Mooncake Fillings
Now that we’ve made our salted egg yolks, the question is – what filling to make for our mooncakes?
Mung bean, azuki bean, and lotus seed pastes are some of the most common fillings, and I love them all. Personally, I’m especially partial to lotus seed – which is your favorite?
But I’ve also seen some more modern interpretations – black sesame, chocolate, fererro rocher… if you could put any filling in a mooncake, what would you try?
Pumpkin pie might be good. Pecan pie? Or… what about the flavors of che ba mau, the Vietnamese three bean dessert – azuki bean, mung bean, and pandan?
Mooncake Fillings
from Two Red Bowls
Ingredients
- 1 cup dried red beans, mung beans, or lotus seeds
- 2/3 to 3/4 cup sugar (to taste)
- pinch of salt (optional)
- 6 tbsp coconut oil, or other solid fat of your choice (i.e. lard or shortening)
Cooking Directions
- Soak the beans overnight in plenty of water.

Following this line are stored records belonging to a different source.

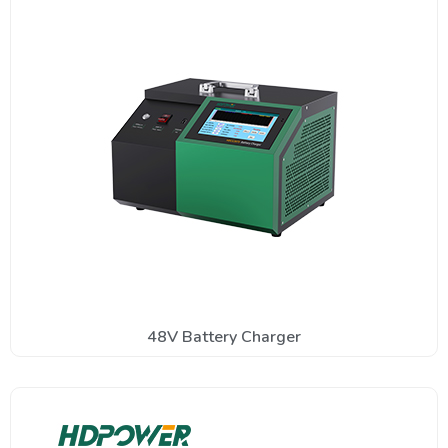
48V Battery Charger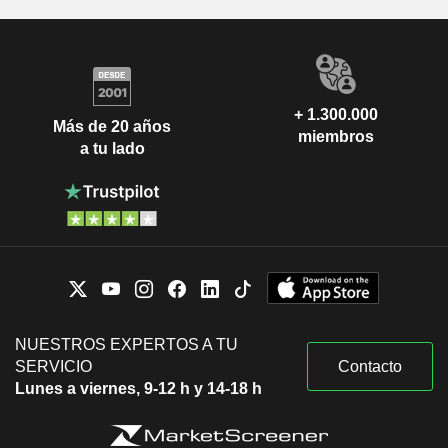
+ 1.300.000
Más de 20 años
miembros
a tu lado
NUESTROS EXPERTOS A TU
SERVICIO
Contacto
Lunes a viernes, 9-12 h y 14-18 h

- Drain and place in a medium pot with enough water to submerge the beans or seeds by at least an inch. Simmer on medium-low heat for 1 1/2 to 2 hours, adding water as necessary to keep the beans or seeds covered, until the bean mashes easily between your fingers or the seed is fork-tender.

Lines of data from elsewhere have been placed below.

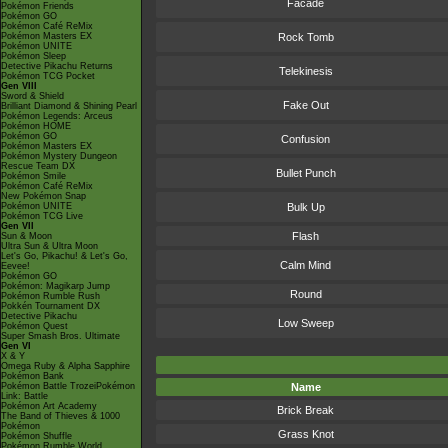
Facade
Pokémon Friends
Pokémon GO
Pokémon Café ReMix
Pokémon Masters EX
Rock Tomb
Pokémon UNITE
Pokémon Sleep
Detective Pikachu Returns
Telekinesis
Pokémon TCG Pocket
Gen VIII
Sword & Shield
Fake Out
Brilliant Diamond & Shining Pearl
Pokémon Legends: Arceus
Pokémon HOME
Pokémon GO
Confusion
Pokémon Masters EX
Pokémon Mystery Dungeon
Rescue Team DX
Bullet Punch
Pokémon Smile
Pokémon Café ReMix
New Pokémon Snap
Pokémon UNITE
Bulk Up
Pokémon TCG Live
Gen VII
Flash
Sun & Moon
Ultra Sun & Ultra Moon
Let's Go, Pikachu! & Let's Go,
Calm Mind
Eevee!
Pokémon GO
Pokémon: Magikarp Jump
Round
Pokémon Rumble Rush
Pokkén Tournament DX
Detective Pikachu
Low Sweep
Pokémon Quest
Super Smash Bros. Ultimate
Gen VI
X & Y
Omega Ruby & Alpha Sapphire
Pokémon Bank
Pokémon Battle TrozeiPokémon
Name
Link: Battle
Pokémon Art Academy
Brick Break
The Band of Thieves & 1000
Pokémon
Grass Knot
Pokémon Shuffle
Pokémon Rumble World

- Drain and place in a food processor or blender with the sugar and a slight pinch of salt, if desired. If you don’t have a processor or blender, you can make the red bean paste simply by mashing with a spoon or potato masher, but I wouldn’t recommend making lotus paste without one. Blend until smooth and about the consistency of hummus.

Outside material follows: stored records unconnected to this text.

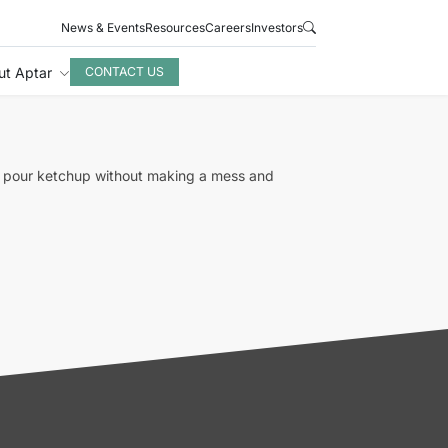
News & Events
Resources
Careers
Investors
ut Aptar
CONTACT US
to pour ketchup without making a mess and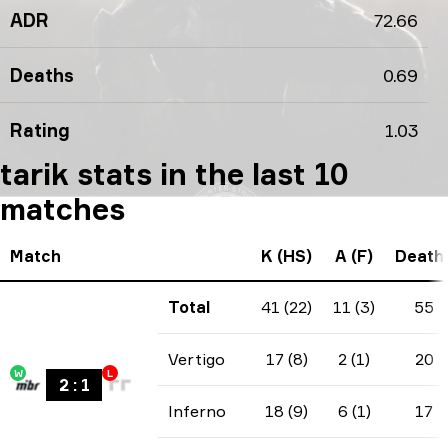
ADR
72.66
Deaths
0.69
Rating
1.03
tarik stats in the last 10
matches
Match
K (HS)
A (F)
Death
Total
41 (22)
11 (3)
55
Vertigo
17 (8)
2 (1)
20
W
L
2
:
1
Inferno
18 (9)
6 (1)
17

- Return the paste to a saucepan and combine with the coconut oil over medium heat. Cook, stirring continuously with a wooden spoon or heatproof spatula, until the paste thickens considerably and turns glossy. When it resembles very soft cookie dough and sticks to your spoon in one mass, you’re done. Chill the filling in the refrigerator while you make the mooncake skin — ideally, the filling should be firm and cold by the time you assemble the cakes.